An uncomfortable silence follows. Finally Dad clears his throat.

“Henry, I’m very sorry if my behavior has cost you, in any way. If this boy broke up with you because he thinks your father is a nut job, then I’m sorry.”

“He thinks you’re a nut job, but that’s not why we broke up,” I say. Mark purses his lips. He knows he deserved that one.

I need to change the subject, fast. I do not want to discuss David with them. Right now they think I spent twenty hours on a bus from Boca to Newark, where I transferred to another bus for Ridgefield. Cabbed it to the hospital. End of story.

As far as they know, Smithfield, North Carolina, does not exist.

“Listen, no offense, but I don’t want to talk about David,” I say.

“You know,” Dad says briskly, “we have some time before we have to head out to the airport. What do you say I run you by the hospital once more?” I shake my head firmly.

“She doesn’t want me there,” I repeat. “We’ve been over this, okay?”

“I just spoke with Bob,” my father says. “Eva’s awake, and he says she’s been having a pretty good morning.”

“Well, how about we don’t wreck it for her?” I say.
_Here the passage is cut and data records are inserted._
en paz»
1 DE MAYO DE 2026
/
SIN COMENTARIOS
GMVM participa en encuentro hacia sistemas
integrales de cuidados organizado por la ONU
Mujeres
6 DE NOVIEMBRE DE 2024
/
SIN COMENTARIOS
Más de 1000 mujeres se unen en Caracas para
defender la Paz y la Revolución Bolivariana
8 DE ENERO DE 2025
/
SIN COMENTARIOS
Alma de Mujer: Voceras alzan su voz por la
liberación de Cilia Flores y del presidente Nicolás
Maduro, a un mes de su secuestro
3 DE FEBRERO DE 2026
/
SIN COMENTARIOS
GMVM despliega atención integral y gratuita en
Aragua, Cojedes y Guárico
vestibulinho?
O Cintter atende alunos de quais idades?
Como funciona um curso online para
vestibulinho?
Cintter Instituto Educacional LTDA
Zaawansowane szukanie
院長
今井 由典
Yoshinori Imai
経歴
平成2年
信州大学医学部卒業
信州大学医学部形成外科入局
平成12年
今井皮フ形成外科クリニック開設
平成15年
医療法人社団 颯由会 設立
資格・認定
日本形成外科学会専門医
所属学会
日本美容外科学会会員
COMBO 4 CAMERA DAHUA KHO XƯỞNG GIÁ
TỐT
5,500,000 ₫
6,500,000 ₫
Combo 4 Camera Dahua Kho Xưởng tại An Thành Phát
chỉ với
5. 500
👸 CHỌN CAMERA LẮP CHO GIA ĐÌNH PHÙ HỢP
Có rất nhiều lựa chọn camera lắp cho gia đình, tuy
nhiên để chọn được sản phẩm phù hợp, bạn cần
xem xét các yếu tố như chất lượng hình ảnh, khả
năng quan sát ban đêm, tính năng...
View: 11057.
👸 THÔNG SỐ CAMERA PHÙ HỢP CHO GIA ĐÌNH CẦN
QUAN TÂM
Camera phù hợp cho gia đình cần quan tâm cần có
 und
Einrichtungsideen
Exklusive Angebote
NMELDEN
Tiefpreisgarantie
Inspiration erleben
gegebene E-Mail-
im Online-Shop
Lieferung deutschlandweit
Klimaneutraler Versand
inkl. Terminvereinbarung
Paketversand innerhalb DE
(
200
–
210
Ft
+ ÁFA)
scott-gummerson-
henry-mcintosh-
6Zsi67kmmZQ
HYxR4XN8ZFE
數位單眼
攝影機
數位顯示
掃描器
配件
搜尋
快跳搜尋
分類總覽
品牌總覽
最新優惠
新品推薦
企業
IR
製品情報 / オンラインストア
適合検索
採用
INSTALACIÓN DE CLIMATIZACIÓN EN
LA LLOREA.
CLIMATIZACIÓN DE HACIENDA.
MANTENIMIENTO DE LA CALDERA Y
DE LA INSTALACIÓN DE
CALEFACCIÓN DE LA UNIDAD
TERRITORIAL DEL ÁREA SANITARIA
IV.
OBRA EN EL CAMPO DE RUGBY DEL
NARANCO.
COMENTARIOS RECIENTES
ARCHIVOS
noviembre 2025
But he keeps talking.

“I’ll bet when she thinks about her visit with you yesterday, she’s going to feel bad. Because you’re her best friend, and she loves you.”
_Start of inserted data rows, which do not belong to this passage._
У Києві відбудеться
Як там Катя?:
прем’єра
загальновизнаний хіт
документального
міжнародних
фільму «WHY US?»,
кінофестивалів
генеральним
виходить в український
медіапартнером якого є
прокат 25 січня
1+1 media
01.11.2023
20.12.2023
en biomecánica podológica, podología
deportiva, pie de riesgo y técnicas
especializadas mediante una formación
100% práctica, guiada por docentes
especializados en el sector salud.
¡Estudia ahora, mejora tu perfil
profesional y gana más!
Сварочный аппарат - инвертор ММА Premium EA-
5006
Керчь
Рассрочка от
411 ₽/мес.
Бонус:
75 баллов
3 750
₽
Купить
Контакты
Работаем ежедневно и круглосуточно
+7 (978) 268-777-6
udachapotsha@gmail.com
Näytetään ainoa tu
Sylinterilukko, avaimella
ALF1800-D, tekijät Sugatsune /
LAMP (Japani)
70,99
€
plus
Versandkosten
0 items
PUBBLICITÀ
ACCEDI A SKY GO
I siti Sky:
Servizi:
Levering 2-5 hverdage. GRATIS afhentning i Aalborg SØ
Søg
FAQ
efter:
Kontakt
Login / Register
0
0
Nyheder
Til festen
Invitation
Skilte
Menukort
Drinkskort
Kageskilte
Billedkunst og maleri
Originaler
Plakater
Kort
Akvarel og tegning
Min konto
I stare at him. I cannot remember a time, ever, when he ventured a guess as to how someone else felt.

“Everyone deserves a second chance, Hen. Especially a good friend. There’s nothing better you can do for someone than give them a second chance.” His eyes are full as he looks
at me, and even though I realize he’s talking about a hell of a lot more than Eva … I get it.

Every once in a while I’m lucky, and something prevents me from making a complete jerk out of myself. Hard to believe, but right now, that “something” is Mark Lloyd. Go figure.
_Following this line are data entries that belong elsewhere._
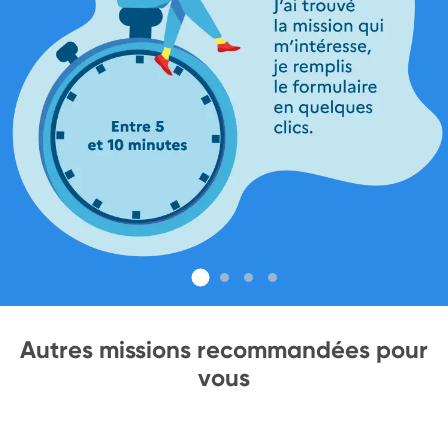
Autres missions recommandées pour
vous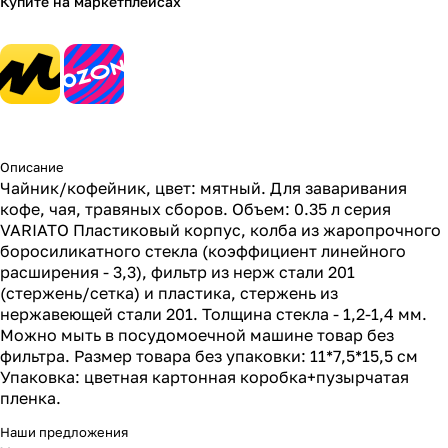
Купите на маркетплейсах
Описание
Чайник/кофейник, цвет: мятный. Для заваривания
кофе, чая, травяных сборов. Объем: 0.35 л серия
VARIATO Пластиковый корпус, колба из жаропрочного
боросиликатного стекла (коэффициент линейного
расширения - 3,3), фильтр из нерж стали 201
(стержень/сетка) и пластика, стержень из
нержавеющей стали 201. Толщина стекла - 1,2-1,4 мм.
Можно мыть в посудомоечной машине товар без
фильтра. Размер товара без упаковки: 11*7,5*15,5 см
Упаковка: цветная картонная коробка+пузырчатая
пленка.
Наши предложения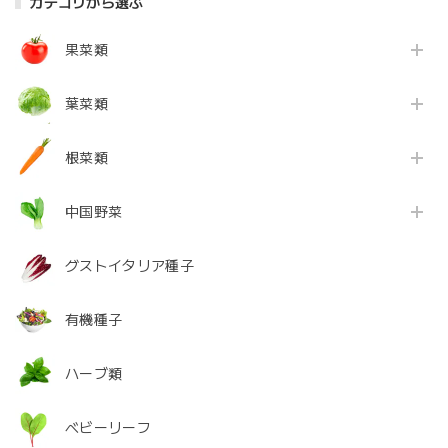
カテゴリから選ぶ
果菜類
葉菜類
根菜類
中国野菜
グストイタリア種子
有機種子
ハーブ類
ベビーリーフ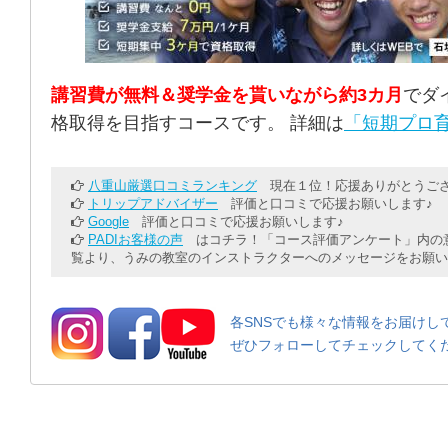
講習費が無料＆奨学金を貰いながら約3カ月
でダ
格取得を目指すコースです。 詳細は
「短期プロ育
八重山厳選口コミランキング
現在１位！応援ありがとうござ
トリップアドバイザー
評価と口コミで応援お願いします♪
Google
評価と口コミで応援お願いします♪
PADIお客様の声
はコチラ！「コース評価アンケート」内の意
覧より、うみの教室のインストラクターへのメッセージをお願い
各SNSでも様々な情報をお届けし
ぜひフォローしてチェックしてく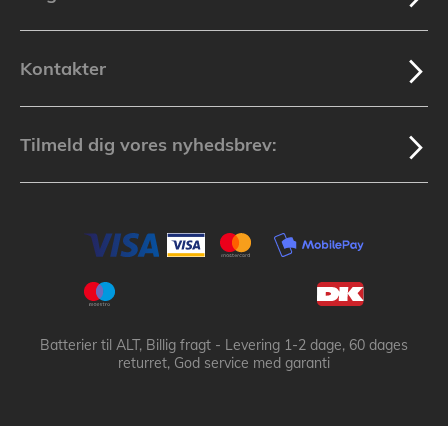
Kontakter
Tilmeld dig vores nyhedsbrev:
Batterier til ALT, Billig fragt - Levering 1-2 dage, 60 dages
returret, God service med garanti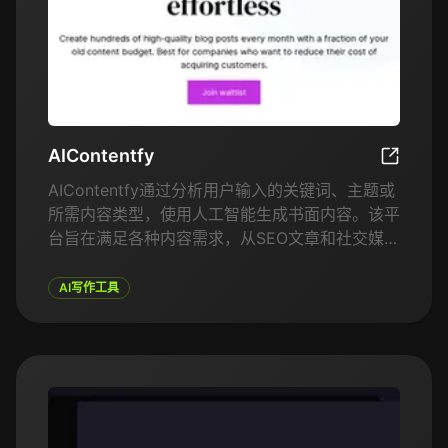
AIContentfy
AIConten
AIContentfy通过分析用户输入的关键词、主题或
所需内容类型，使用人工智能生成书面内容。该平
台旨在满足各种内容需求，从SEO文章和社交媒体
帖子到电子邮件通讯和产品描述。通过分析网络上
表现最好的内容，AIContentfy生成的内容不仅能
AI写作工具
吸引目标受众，还能在搜索引擎中获得良好的排
名。该工具直观易用，帮助用户生成、定制和发布
与品牌声音和SEO策略一致的内容。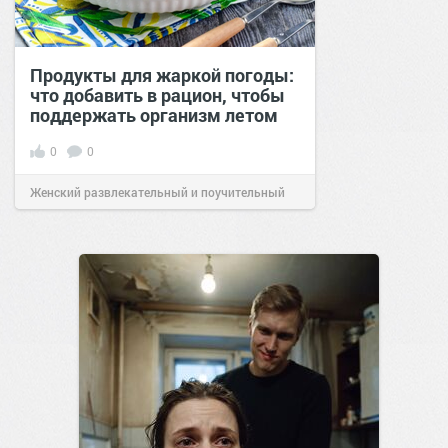
Продукты для жаркой погоды:
что добавить в рацион, чтобы
поддержать организм летом
0
0
Женский развлекательный и поучительный
сайт.
21:26
Вчера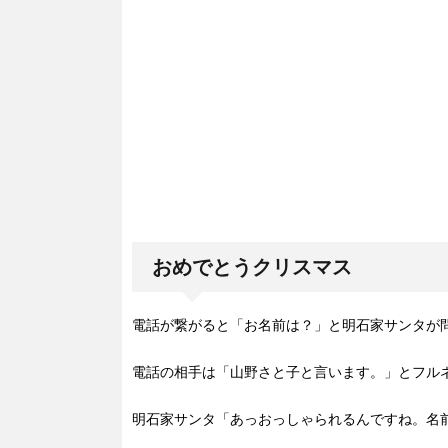
おめでとうクリスマス
電話が繋がると「お名前は？」と明石家サンタが
電話の相手は「山野さと子と言います。」とフル
明石家サンタ「あっおっしゃられるんですね。名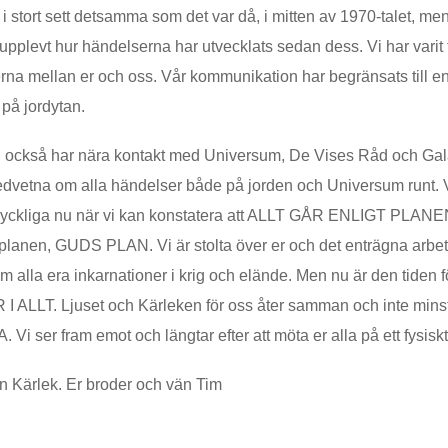
t i stort sett detsamma som det var då, i mitten av 1970-talet, me
upplevt hur händelserna har utvecklats sedan dess. Vi har varit
erna mellan er och oss. Vår kommunikation har begränsats till e
 på jordytan.
i också har nära kontakt med Universum, De Vises Råd och Gal
medvetna om alla händelser både på jorden och Universum runt. V
lyckliga nu när vi kan konstatera att ALLT GÅR ENLIGT PLANE
lanen, GUDS PLAN. Vi är stolta över er och det enträgna arbete n
m alla era inkarnationer i krig och elände. Men nu är den tiden
 ALLT. Ljuset och Kärleken för oss åter samman och inte min
Vi ser fram emot och längtar efter att möta er alla på ett fysiskt
n Kärlek. Er broder och vän Tim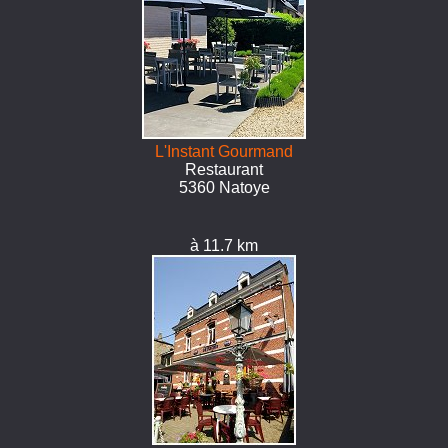
L'Instant Gourmand
Restaurant
5360 Natoye
à 11.7 km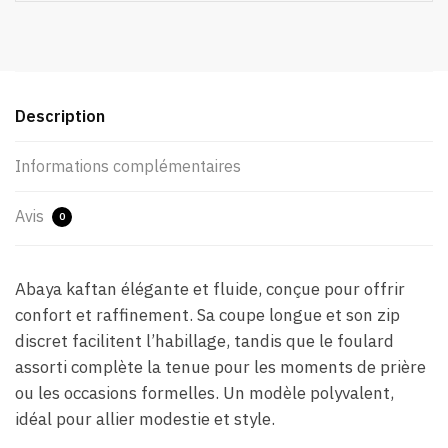
Description
Informations complémentaires
Avis
0
Abaya kaftan élégante et fluide, conçue pour offrir
confort et raffinement. Sa coupe longue et son zip
discret facilitent l’habillage, tandis que le foulard
assorti complète la tenue pour les moments de prière
ou les occasions formelles. Un modèle polyvalent,
idéal pour allier modestie et style.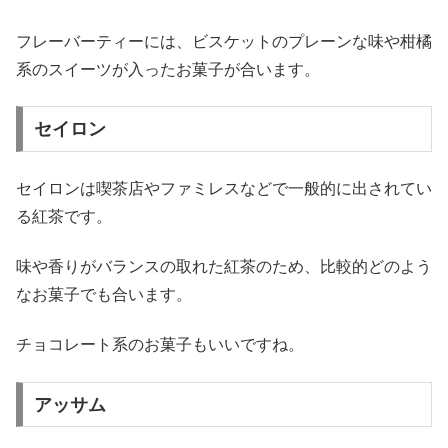
フレーバーティーには、ビスケットのプレーンな味や柑橘
系のスイーツが入ったお菓子が合います。
セイロン
セイロンは喫茶店やファミレスなどで一般的に出されてい
る紅茶です。
味や香りがバランスの取れた紅茶のため、比較的どのよう
なお菓子でも合います。
チョコレート系のお菓子もいいですね。
アッサム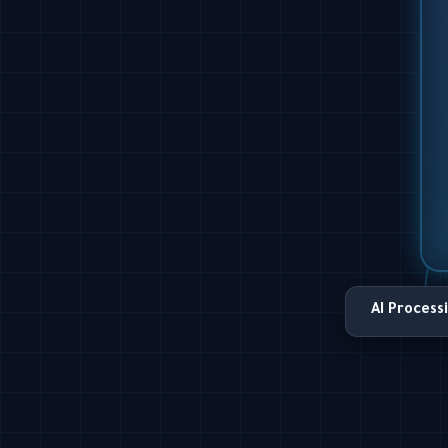
AI Process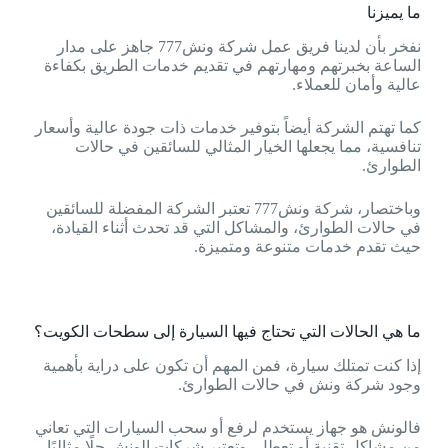
ما يميزنا
نفخر بأن لدينا فريق عمل شركة ونش777 جاهز على مدار
الساعة بخبرتهم ومهارتهم في تقديم خدمات الطريق بكفاءة
عالية وأمان للعملاء.
كما تهتم الشركة أيضاً بتوفير خدمات ذات جودة عالية وأسعار
تنافسية، مما يجعلها الخيار المثالي للسائقين في حالات
الطوارئ.
وباختصار، شركة ونش777 تعتبر الشركة المفضلة للسائقين
في حالات الطوارئ، والمشاكل التي قد تحدث أثناء القيادة،
حيث تقدم خدمات متنوعة ومتميزة.
ما هي الحالات التي تحتاج فيها السيارة إلى سطحات الكويت؟
إذا كنت تمتلك سيارة، فمن المهم أن تكون على دراية بأهمية
وجود شركة ونش في حالات الطوارئ.
فالونش هو جهاز يستخدم لرفع أو سحب السيارات التي تعاني
من مشاكل تقنية أو تعطل، وتعتبر شركات الونش حلًا مثاليًا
Is it possible, I wonder, to kill a thing with a word? Does just
saying
stuff, dragging it out into the clear light of day, make it better? I honestly have no clue. We three Lloyds were up until the wee hours beating ourselves over the heads with words. About Eva. About tennis. About Mom and Dad. And Ray. Yeah, even Ray got dragged out from his little hidey-hole in our hearts. That was fun.

These therapy types, the Wendys of the world, think all the talk helps. All I know for sure is that keeping secrets never helps. The things we don’t say are like slow-acting poisons, eating away at us from the inside. So I don’t know if it would have helped Eva to say how sad and scared she always felt. I don’t know, if I’d been brave enough to admit to her and to myself that she was too skinny, and that the calorie counting worried me, if it would have helped. But not saying it sure hurt.